*** Records provided ***

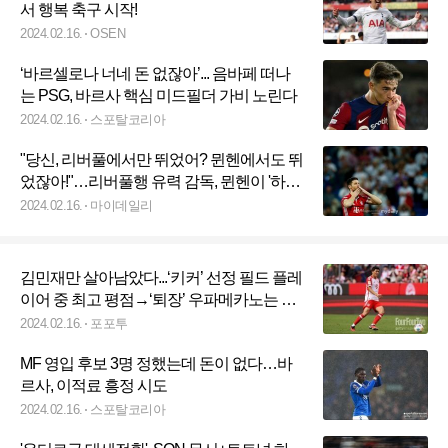
서 행복 축구 시작!
2024.02.16.
OSEN
‘바르셀로나 너네 돈 없잖아’... 음바페 떠나
는 PSG, 바르사 핵심 미드필더 가비 노린다
2024.02.16.
스포탈코리아
"당신, 리버풀에서만 뛰었어? 뮌헨에서도 뛰
었잖아!"…리버풀행 유력 감독, 뮌헨이 '하이
재킹' 시도! "투헬은 곧 경질 예정"
2024.02.16.
마이데일리
김민재만 살아남았다...‘키커’ 선정 필드 플레
이어 중 최고 평점→‘퇴장’ 우파메카노는 최
하
2024.02.16.
포포투
MF 영입 후보 3명 정했는데 돈이 없다…바
르사, 이적료 흥정 시도
2024.02.16.
스포탈코리아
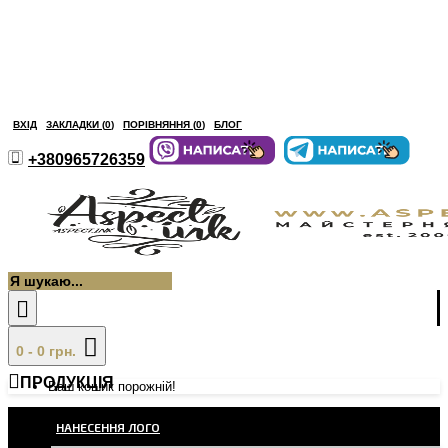
ВХІД
ЗАКЛАДКИ (
0
)
ПОРІВНЯННЯ (
0
)
БЛОГ
+380965726359
0 - 0 грн.
ПРОДУКЦІЯ
Ваш кошик порожній!
НАНЕСЕННЯ ЛОГО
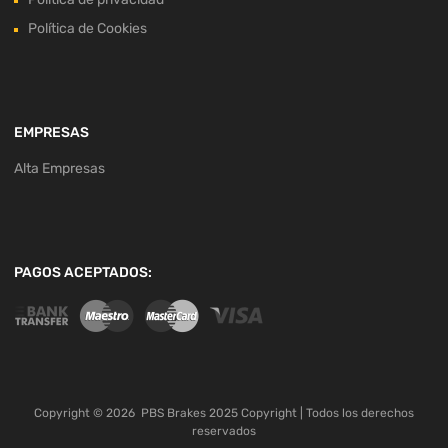
Política de Cookies
EMPRESAS
Alta Empresas
PAGOS ACEPTADOS:
Copyright ©
2026
PBS Brakes 2025 Copyright | Todos los derechos
reservados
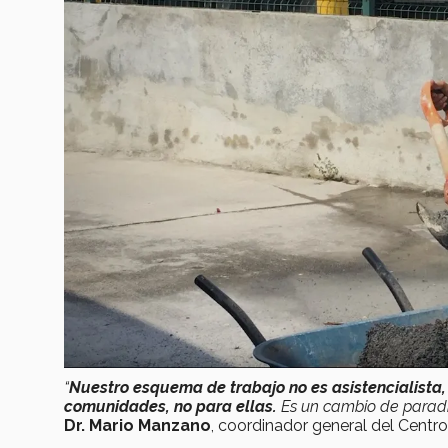
“
Nuestro esquema de trabajo no es asistencialista,
comunidades, no para ellas.
Es un cambio de paradi
Dr. Mario Manzano
, coordinador general del Cent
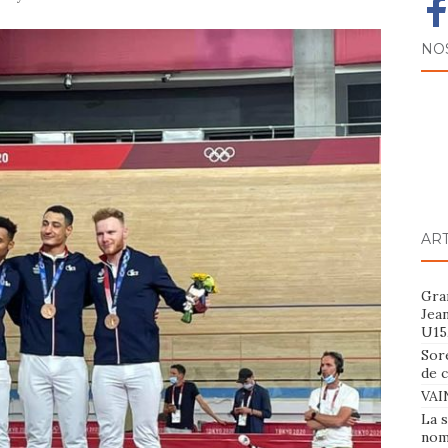
NO
AR
Gran
Jea
U15
Sor
de 
VAI
La s
nom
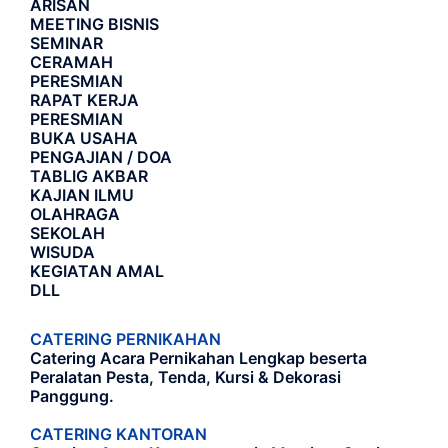
ARISAN
MEETING BISNIS
SEMINAR
CERAMAH
PERESMIAN
RAPAT KERJA
PERESMIAN
BUKA USAHA
PENGAJIAN / DOA
TABLIG AKBAR
KAJIAN ILMU
OLAHRAGA
SEKOLAH
WISUDA
KEGIATAN AMAL
DLL
CATERING PERNIKAHAN
Catering Acara Pernikahan Lengkap beserta
Peralatan Pesta, Tenda, Kursi & Dekorasi
Panggung.
CATERING KANTORAN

*** End of Records provided ***

Every line above should be printed again word for word, without its pictures.

Problem solution ->
서 행복 축구 시작!
2024.02.16.
OSEN
‘바르셀로나 너네 돈 없잖아’... 음바페 떠나
는 PSG, 바르사 핵심 미드필더 가비 노린다
2024.02.16.
스포탈코리아
"당신, 리버풀에서만 뛰었어? 뮌헨에서도 뛰
었잖아!"…리버풀행 유력 감독, 뮌헨이 '하이
재킹' 시도! "투헬은 곧 경질 예정"
2024.02.16.
마이데일리
김민재만 살아남았다...‘키커’ 선정 필드 플레
이어 중 최고 평점→‘퇴장’ 우파메카노는 최
하
2024.02.16.
포포투
MF 영입 후보 3명 정했는데 돈이 없다…바
르사, 이적료 흥정 시도
2024.02.16.
스포탈코리아
ВХІД
ЗАКЛАДКИ (
0
)
ПОРІВНЯННЯ (
0
)
БЛОГ
+380965726359
0 - 0 грн.
ПРОДУКЦІЯ
Ваш кошик порожній!
НАНЕСЕННЯ ЛОГО
Política de Cookies
EMPRESAS
Alta Empresas
PAGOS ACEPTADOS:
Copyright ©
2026
PBS Brakes 2025 Copyright | Todos los derechos
reservados
“
Nuestro esquema de trabajo no es asistencialista,
comunidades, no para ellas.
Es un cambio de paradi
Dr. Mario Manzano
, coordinador general del Cent
NO
AR
Gran
Jea
U15
Sor
de 
VAI
La s
nom
ARISAN
MEETING BISNIS
SEMINAR
CERAMAH
PERESMIAN
RAPAT KERJA
PERESMIAN
BUKA USAHA
PENGAJIAN / DOA
TABLIG AKBAR
KAJIAN ILMU
OLAHRAGA
SEKOLAH
WISUDA
KEGIATAN AMAL
DLL
CATERING PERNIKAHAN
Catering Acara Pernikahan Lengkap beserta
Peralatan Pesta, Tenda, Kursi & Dekorasi
Panggung.
CATERING KANTORAN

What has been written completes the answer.